Information provided Start Marker

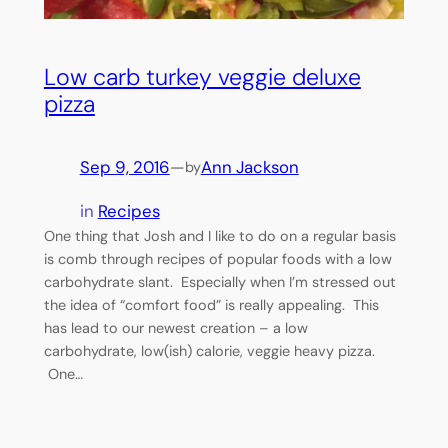
Low carb turkey veggie deluxe
pizza
Sep 9, 2016
—
Ann Jackson
by
in
Recipes
One thing that Josh and I like to do on a regular basis
is comb through recipes of popular foods with a low
carbohydrate slant. Especially when I’m stressed out
the idea of “comfort food” is really appealing. This
has lead to our newest creation – a low
carbohydrate, low(ish) calorie, veggie heavy pizza.
One…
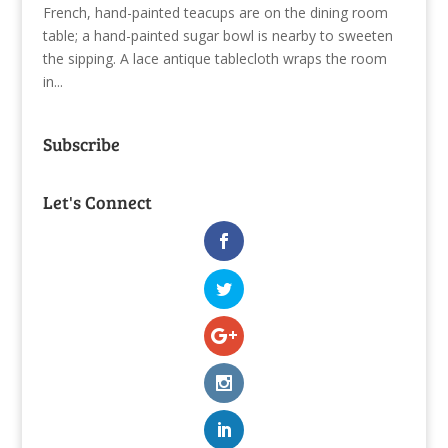
French, hand-painted teacups are on the dining room
table; a hand-painted sugar bowl is nearby to sweeten
the sipping. A lace antique tablecloth wraps the room
in...
Subscribe
Let's Connect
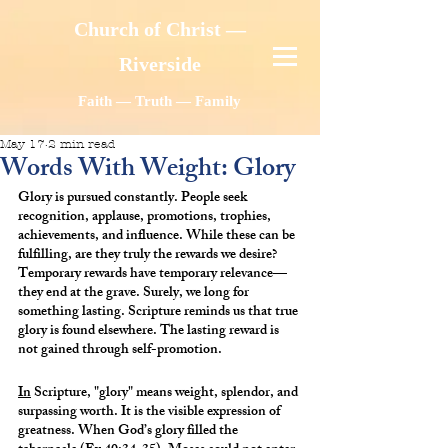
Church of Christ —
Riverside
Faith — Truth — Family
May 17
2 min read
Words With Weight: Glory
Glory is pursued constantly. People seek 
recognition, applause, promotions, trophies, 
achievements, and influence. While these can be 
fulfilling, are they truly the rewards we desire? 
Temporary rewards have temporary relevance—
they end at the grave. Surely, we long for 
something lasting. Scripture reminds us that true 
glory is found elsewhere. The lasting reward is 
not gained through self-promotion.
In
 Scripture, "glory" means weight, splendor, and 
surpassing worth. It is the visible expression of 
greatness. When God’s glory filled the 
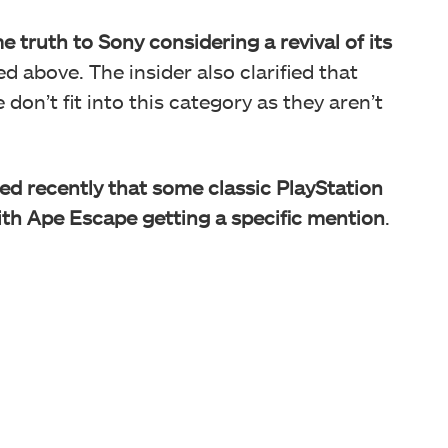
e truth to Sony considering a revival of its
d above. The insider also clarified that
don’t fit into this category as they aren’t
ed recently that some classic PlayStation
 with Ape Escape getting a specific mention
.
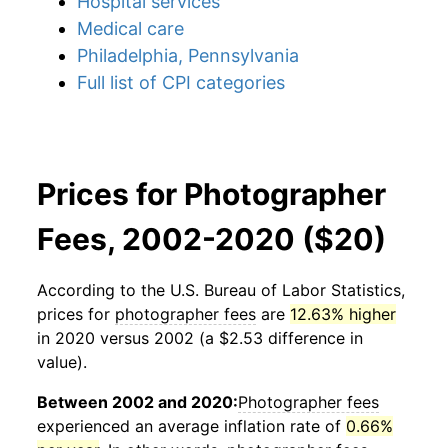
Hospital services
Medical care
Philadelphia, Pennsylvania
Full list of CPI categories
Prices for Photographer
Fees, 2002-2020 ($20)
According to the U.S. Bureau of Labor Statistics,
prices for
photographer fees
are
12.63% higher
in 2020 versus 2002 (a $2.53 difference in
value).
Between 2002 and 2020:
Photographer fees
experienced an average inflation rate of
0.66%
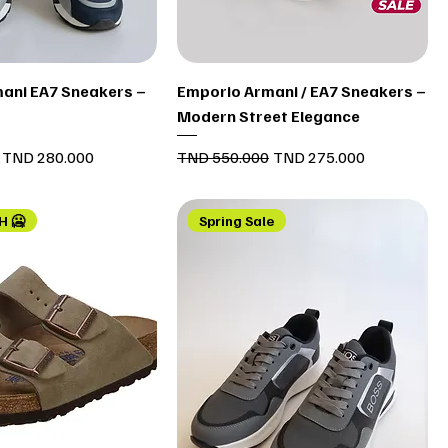
Quick View
Quick View
ani EA7 Sneakers –
Emporio Armani / EA7 Sneakers –
Modern Street Elegance
Sale Price
Regular Price
Sale Price
TND 280.000
TND 550.000
TND 275.000
H 🥶
Spring Sale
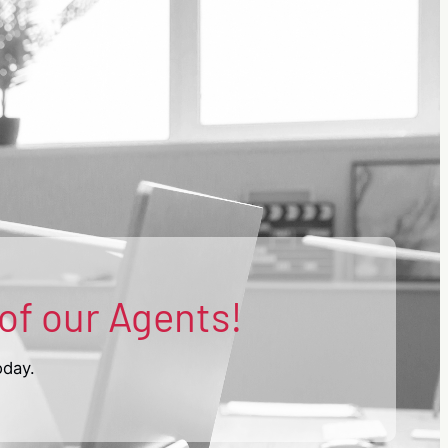
 of our Agents!
oday.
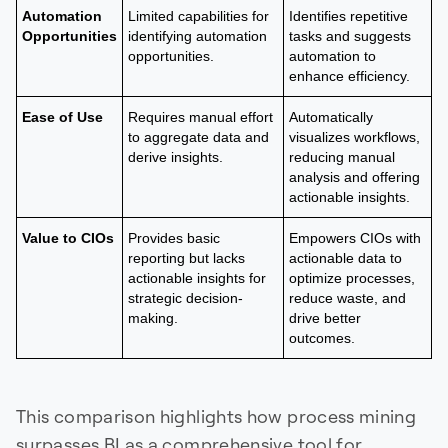
Automation
Limited capabilities for
Identifies repetitive
Opportunities
identifying automation
tasks and suggests
opportunities.
automation to
enhance efficiency.
Ease of Use
Requires manual effort
Automatically
to aggregate data and
visualizes workflows,
derive insights.
reducing manual
analysis and offering
actionable insights.
Value to CIOs
Provides basic
Empowers CIOs with
reporting but lacks
actionable data to
actionable insights for
optimize processes,
strategic decision-
reduce waste, and
making.
drive better
outcomes.
This comparison highlights how process mining
surpasses BI as a comprehensive tool for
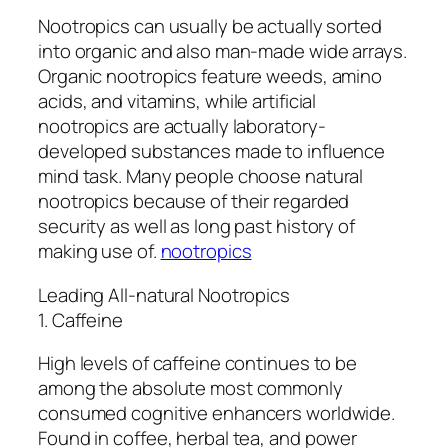
Nootropics can usually be actually sorted
into organic and also man-made wide arrays.
Organic nootropics feature weeds, amino
acids, and vitamins, while artificial
nootropics are actually laboratory-
developed substances made to influence
mind task. Many people choose natural
nootropics because of their regarded
security as well as long past history of
making use of.
nootropics
Leading All-natural Nootropics
1. Caffeine
High levels of caffeine continues to be
among the absolute most commonly
consumed cognitive enhancers worldwide.
Found in coffee, herbal tea, and power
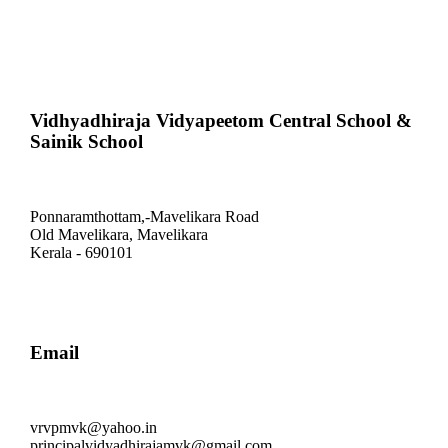
Vidhyadhiraja Vidyapeetom Central School &
Sainik School
Ponnaramthottam,-Mavelikara Road
Old Mavelikara, Mavelikara
Kerala - 690101
Email
vrvpmvk@yahoo.in
principalvidyadhirajamvk@gmail.com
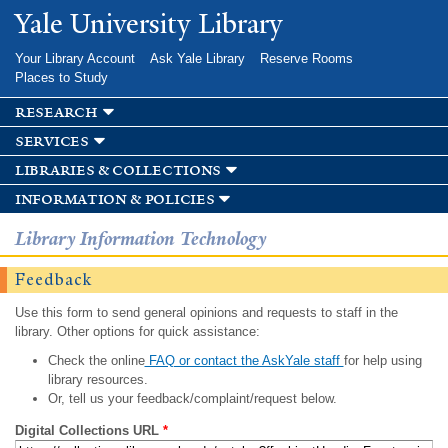
Skip to
Yale University Library
main
content
Your Library Account
Ask Yale Library
Reserve Rooms
Places to Study
research
services
libraries & collections
information & policies
Library Information Technology
Feedback
Use this form to send general opinions and requests to staff in the
library. Other options for quick assistance:
Check the online
FAQ or contact the AskYale staff
for help using
library resources.
Or, tell us your feedback/complaint/request below.
Digital Collections URL
*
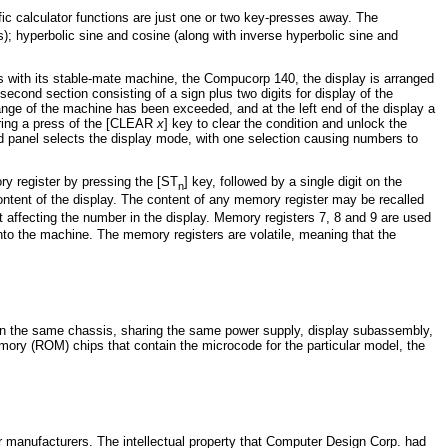
ific calculator functions are just one or two key-presses away. The
s); hyperbolic sine and cosine (along with inverse hyperbolic sine and
s with its stable-mate machine, the Compucorp 140, the display is arranged
second section consisting of a sign plus two digits for display of the
range of the machine has been exceeded, and at the left end of the display a
iring a press of the [CLEAR
x
] key to clear the condition and unlock the
rd panel selects the display mode, with one selection causing numbers to
ry register by pressing the [ST
] key, followed by a single digit on the
n
ontent of the display. The content of any memory register may be recalled
t affecting the number in the display. Memory registers 7, 8 and 9 are used
to the machine. The memory registers are volatile, meaning that the
d on the same chassis, sharing the same power supply, display subassembly,
ory (ROM) chips that contain the microcode for the particular model, the
tor manufacturers. The intellectual property that Computer Design Corp. had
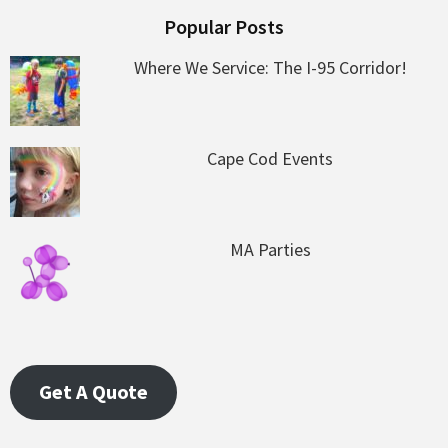
Popular Posts
Where We Service: The I-95 Corridor!
Cape Cod Events
MA Parties
Get A Quote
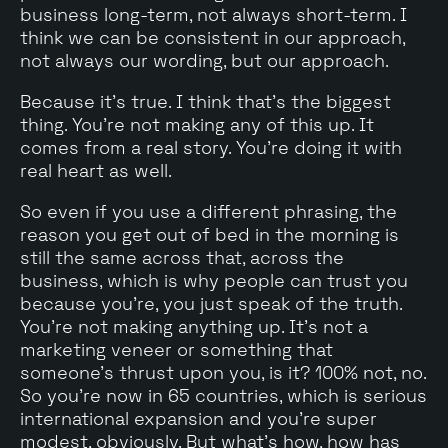
business long-term, not always short-term. I
think we can be consistent in our approach,
not always our wording, but our approach.
Because it's true. I think that's the biggest
thing. You're not making any of this up. It
comes from a real story. You're doing it with
real heart as well.
So even if you use a different phrasing, the
reason you get out of bed in the morning is
still the same across that, across the
business, which is why people can trust you
because you're, you just speak of the truth.
You're not making anything up. It's not a
marketing veneer or something that
someone's thrust upon you, is it? 100% not, no.
So you're now in 65 countries, which is serious
international expansion and you're super
modest, obviously. But what's how, how has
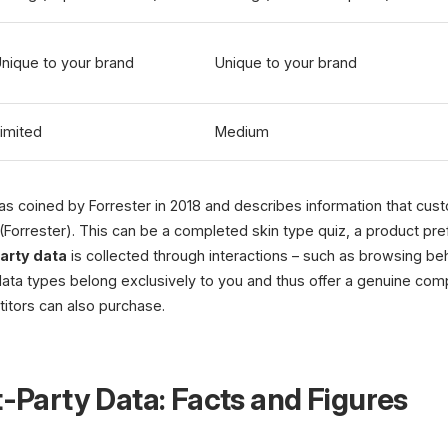
nique to your brand
Unique to your brand
imited
Medium
s coined by Forrester in 2018 and describes information that cus
 (Forrester). This can be a completed skin type quiz, a product pr
party data
is collected through interactions – such as browsing beh
h data types belong exclusively to you and thus offer a genuine com
itors can also purchase.
t-Party Data: Facts and Figures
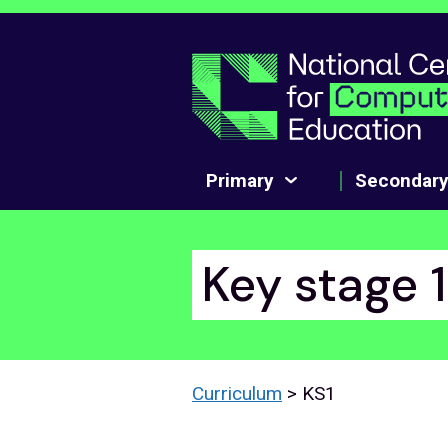
Skip to main content
Primary
Secondar
Key stage 
Curriculum
> KS1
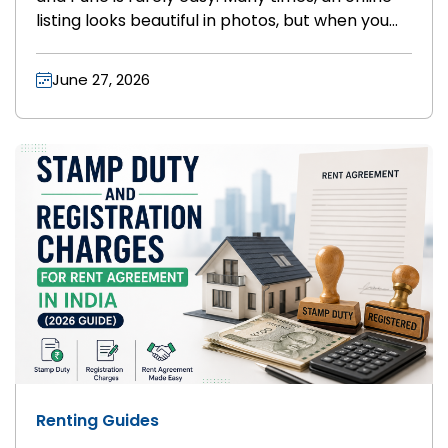
listing looks beautiful in photos, but when you
go to see the flat in person, everything is
different. The photos might be old, the building
June 27, 2026
might look broken, or the flat might already be
rented out. Doing this over and over can make
you very tired.
Renting Guides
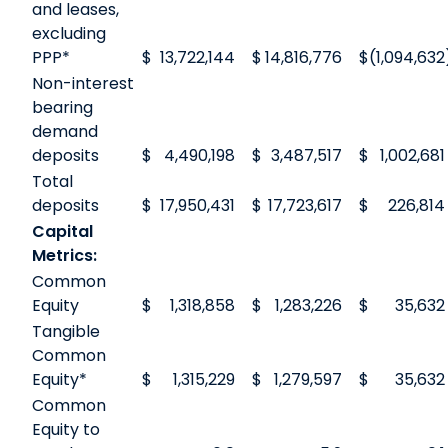
and leases,
excluding
PPP*
$
13,722,144
$
14,816,776
$
(1,094,632
Non-interest
bearing
demand
deposits
$
4,490,198
$
3,487,517
$
1,002,681
Total
deposits
$
17,950,431
$
17,723,617
$
226,814
Capital
Metrics:
Common
Equity
$
1,318,858
$
1,283,226
$
35,632
Tangible
Common
Equity*
$
1,315,229
$
1,279,597
$
35,632
Common
Equity to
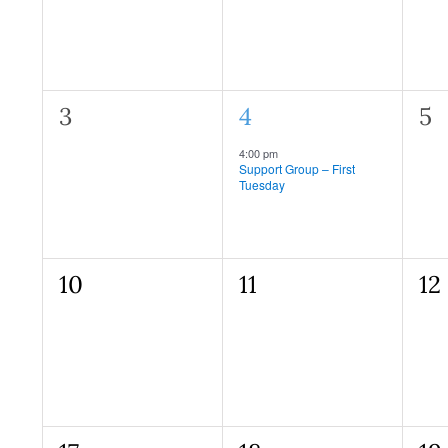
0
1
0
3
4
5
events,
event,
ev
Recurring
4:00 pm
Support Group – First
Tuesday
0
0
0
10
11
12
events,
events,
ev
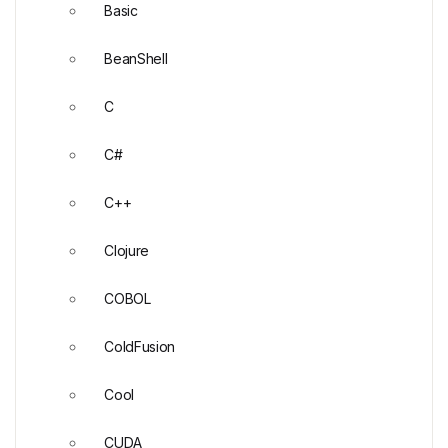
Basic
BeanShell
C
C#
C++
Clojure
COBOL
ColdFusion
Cool
CUDA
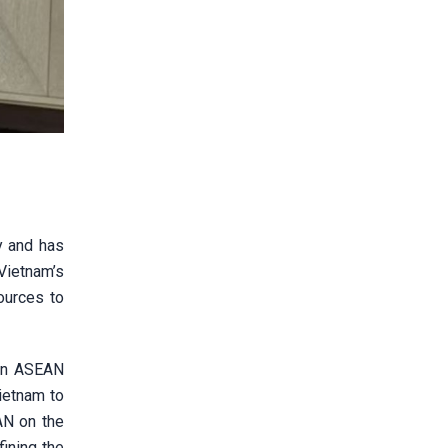
y and has
Vietnam’s
ources to
 in ASEAN
ietnam to
AN on the
fining the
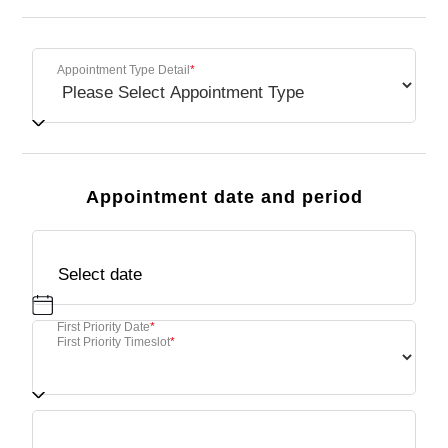
Appointment Type Detail
*
Appointment date and period
First Priority Date
*
First Priority Timeslot
*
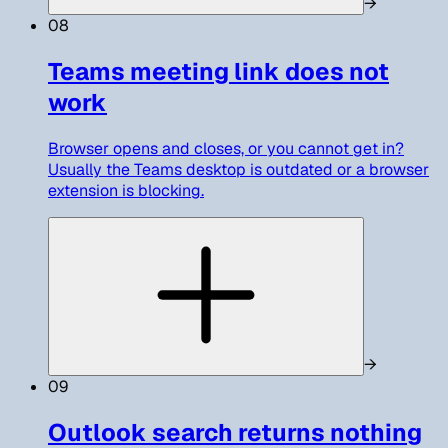
→
08
Teams meeting link does not
work
Browser opens and closes, or you cannot get in?
Usually the Teams desktop is outdated or a browser
extension is blocking.
→
09
Outlook search returns nothing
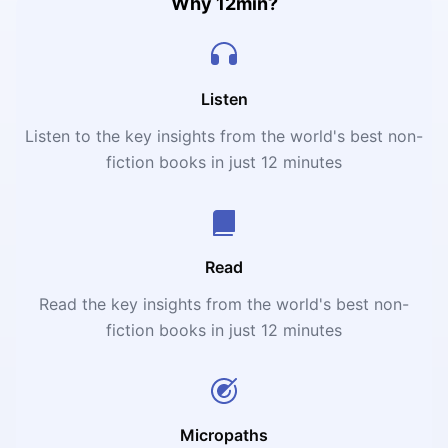
framework for testing business ideas with a focus on
Why 12min?
reducing risk and increasing the chances of success.
Listen
Listen to the key insights from the world's best non-
fiction books in just 12 minutes
Read
Read the key insights from the world's best non-
fiction books in just 12 minutes
Micropaths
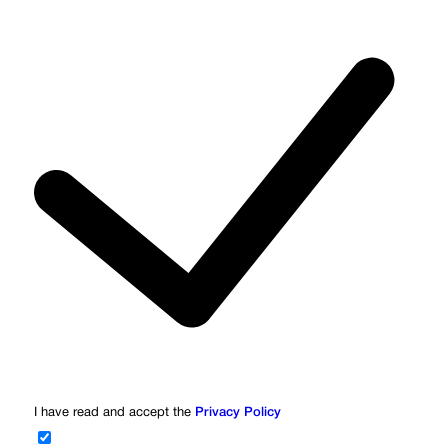
I have read and accept the
Privacy Policy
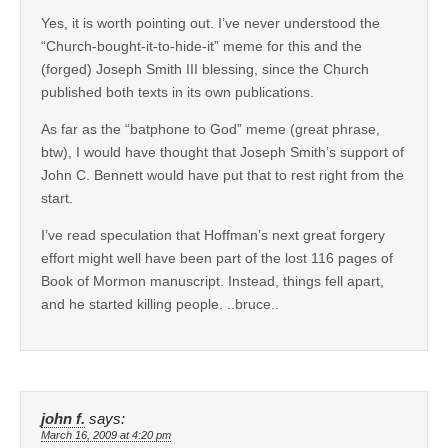
Yes, it is worth pointing out. I’ve never understood the
“Church-bought-it-to-hide-it” meme for this and the
(forged) Joseph Smith III blessing, since the Church
published both texts in its own publications.
As far as the “batphone to God” meme (great phrase,
btw), I would have thought that Joseph Smith’s support of
John C. Bennett would have put that to rest right from the
start.
I’ve read speculation that Hoffman’s next great forgery
effort might well have been part of the lost 116 pages of
Book of Mormon manuscript. Instead, things fell apart,
and he started killing people. ..bruce..
john f.
says:
March 16, 2009 at 4:20 pm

Information provided End Marker

| Problem details |
The entries above must be output exactly, with every image left out.

| The completed task |
Low carb turkey veggie deluxe
pizza
Sep 9, 2016
—
Ann Jackson
by
in
Recipes
One thing that Josh and I like to do on a regular basis
is comb through recipes of popular foods with a low
carbohydrate slant. Especially when I’m stressed out
the idea of “comfort food” is really appealing. This
has lead to our newest creation – a low
carbohydrate, low(ish) calorie, veggie heavy pizza.
One…
French, hand-painted teacups are on the dining room
table; a hand-painted sugar bowl is nearby to sweeten
the sipping. A lace antique tablecloth wraps the room
in...
Subscribe
Let's Connect
Church of Christ —
Riverside
Faith — Truth — Family
May 17
2 min read
Words With Weight: Glory
Glory is pursued constantly. People seek 
recognition, applause, promotions, trophies, 
achievements, and influence. While these can be 
fulfilling, are they truly the rewards we desire? 
Temporary rewards have temporary relevance—
they end at the grave. Surely, we long for 
something lasting. Scripture reminds us that true 
glory is found elsewhere. The lasting reward is 
not gained through self-promotion.
In
 Scripture, "glory" means weight, splendor, and 
surpassing worth. It is the visible expression of 
greatness. When God’s glory filled the 
e truth to Sony considering a revival of its
d above. The insider also clarified that
don’t fit into this category as they aren’t
ed recently that some classic PlayStation
 with Ape Escape getting a specific mention
.
Hospital services
Medical care
Philadelphia, Pennsylvania
Full list of CPI categories
Prices for Photographer
Fees, 2002-2020 ($20)
According to the U.S. Bureau of Labor Statistics,
prices for
photographer fees
are
12.63% higher
in 2020 versus 2002 (a $2.53 difference in
value).
Between 2002 and 2020:
Photographer fees
experienced an average inflation rate of
0.66%
Quick View
Quick View
ani EA7 Sneakers –
Emporio Armani / EA7 Sneakers –
Modern Street Elegance
Sale Price
Regular Price
Sale Price
TND 280.000
TND 550.000
TND 275.000
H 🥶
Spring Sale
 of our Agents!
oday.
Automation
Limited capabilities for
Identifies repetitive
Opportunities
identifying automation
tasks and suggests
opportunities.
automation to
enhance efficiency.
Ease of Use
Requires manual effort
Automatically
to aggregate data and
visualizes workflows,
derive insights.
reducing manual
analysis and offering
actionable insights.
Value to CIOs
Provides basic
Empowers CIOs with
reporting but lacks
actionable data to
actionable insights for
optimize processes,
strategic decision-
reduce waste, and
making.
drive better
outcomes.
This comparison highlights how process mining
surpasses BI as a comprehensive tool for
Nootropics can usually be actually sorted
into organic and also man-made wide arrays.
Organic nootropics feature weeds, amino
acids, and vitamins, while artificial
nootropics are actually laboratory-
developed substances made to influence
mind task. Many people choose natural
nootropics because of their regarded
security as well as long past history of
making use of.
nootropics
Leading All-natural Nootropics
1. Caffeine
High levels of caffeine continues to be
among the absolute most commonly
consumed cognitive enhancers worldwide.
Found in coffee, herbal tea, and power
Vidhyadhiraja Vidyapeetom Central School &
Sainik School
Ponnaramthottam,-Mavelikara Road
Old Mavelikara, Mavelikara
Kerala - 690101
Email
vrvpmvk@yahoo.in
principalvidyadhirajamvk@gmail.com
Skip to
Yale University Library
main
content
Your Library Account
Ask Yale Library
Reserve Rooms
Places to Study
research
services
libraries & collections
information & policies
Library Information Technology
Feedback
Use this form to send general opinions and requests to staff in the
library. Other options for quick assistance:
Check the online
FAQ or contact the AskYale staff
for help using
library resources.
Or, tell us your feedback/complaint/request below.
Digital Collections URL
*
ific calculator functions are just one or two key-presses away. The
s); hyperbolic sine and cosine (along with inverse hyperbolic sine and
s with its stable-mate machine, the Compucorp 140, the display is arranged
second section consisting of a sign plus two digits for display of the
range of the machine has been exceeded, and at the left end of the display a
iring a press of the [CLEAR
x
] key to clear the condition and unlock the
rd panel selects the display mode, with one selection causing numbers to
ry register by pressing the [ST
] key, followed by a single digit on the
n
ontent of the display. The content of any memory register may be recalled
t affecting the number in the display. Memory registers 7, 8 and 9 are used
to the machine. The memory registers are volatile, meaning that the
d on the same chassis, sharing the same power supply, display subassembly,
ory (ROM) chips that contain the microcode for the particular model, the
tor manufacturers. The intellectual property that Computer Design Corp. had
Popular Posts
Where We Service: The I-95 Corridor!
Cape Cod Events
MA Parties
Get A Quote
business long-term, not always short-term. I
think we can be consistent in our approach,
not always our wording, but our approach.
Because it's true. I think that's the biggest
thing. You're not making any of this up. It
comes from a real story. You're doing it with
real heart as well.
So even if you use a different phrasing, the
reason you get out of bed in the morning is
still the same across that, across the
business, which is why people can trust you
because you're, you just speak of the truth.
You're not making anything up. It's not a
marketing veneer or something that
someone's thrust upon you, is it? 100% not, no.
So you're now in 65 countries, which is serious
international expansion and you're super
modest, obviously. But what's how, how has
nique to your brand
Unique to your brand
imited
Medium
s coined by Forrester in 2018 and describes information that cus
 (Forrester). This can be a completed skin type quiz, a product pr
party data
is collected through interactions – such as browsing beh
h data types belong exclusively to you and thus offer a genuine com
itors can also purchase.
t-Party Data: Facts and Figures
Skip to main content
Primary
Secondar
Key stage 
Curriculum
> KS1
listing looks beautiful in photos, but when you
go to see the flat in person, everything is
different. The photos might be old, the building
June 27, 2026
might look broken, or the flat might already be
rented out. Doing this over and over can make
you very tired.
Renting Guides
and leases,
excluding
PPP*
$
13,722,144
$
14,816,776
$
(1,094,632
Non-interest
bearing
demand
deposits
$
4,490,198
$
3,487,517
$
1,002,681
Total
deposits
$
17,950,431
$
17,723,617
$
226,814
Capital
Metrics:
Common
Equity
$
1,318,858
$
1,283,226
$
35,632
Tangible
Common
Equity*
$
1,315,229
$
1,279,597
$
35,632
Common
Equity to
0
1
0
3
4
5
events,
event,
ev
Recurring
4:00 pm
Support Group – First
Tuesday
0
0
0
10
11
12
events,
events,
ev
Basic
BeanShell
C
C#
C++
Clojure
COBOL
ColdFusion
Cool
CUDA
y and has
Vietnam’s
ources to
 in ASEAN
ietnam to
AN on the
fining the
Appointment Type Detail
*
Appointment date and period
First Priority Date
*
First Priority Timeslot
*
→
08
Teams meeting link does not
work
Browser opens and closes, or you cannot get in?
Usually the Teams desktop is outdated or a browser
extension is blocking.
→
09
Outlook search returns nothing
framework for testing business ideas with a focus on
Why 12min?
reducing risk and increasing the chances of success.
Listen
Listen to the key insights from the world's best non-
fiction books in just 12 minutes
Read
Read the key insights from the world's best non-
fiction books in just 12 minutes
Micropaths
I have read and accept the
Privacy Policy
Yes, it is worth pointing out. I’ve never understood the
“Church-bought-it-to-hide-it” meme for this and the
(forged) Joseph Smith III blessing, since the Church
published both texts in its own publications.
As far as the “batphone to God” meme (great phrase,
btw), I would have thought that Joseph Smith’s support of
John C. Bennett would have put that to rest right from the
start.
I’ve read speculation that Hoffman’s next great forgery
effort might well have been part of the lost 116 pages of
Book of Mormon manuscript. Instead, things fell apart,
and he started killing people. ..bruce..
john f.
says:
March 16, 2009 at 4:20 pm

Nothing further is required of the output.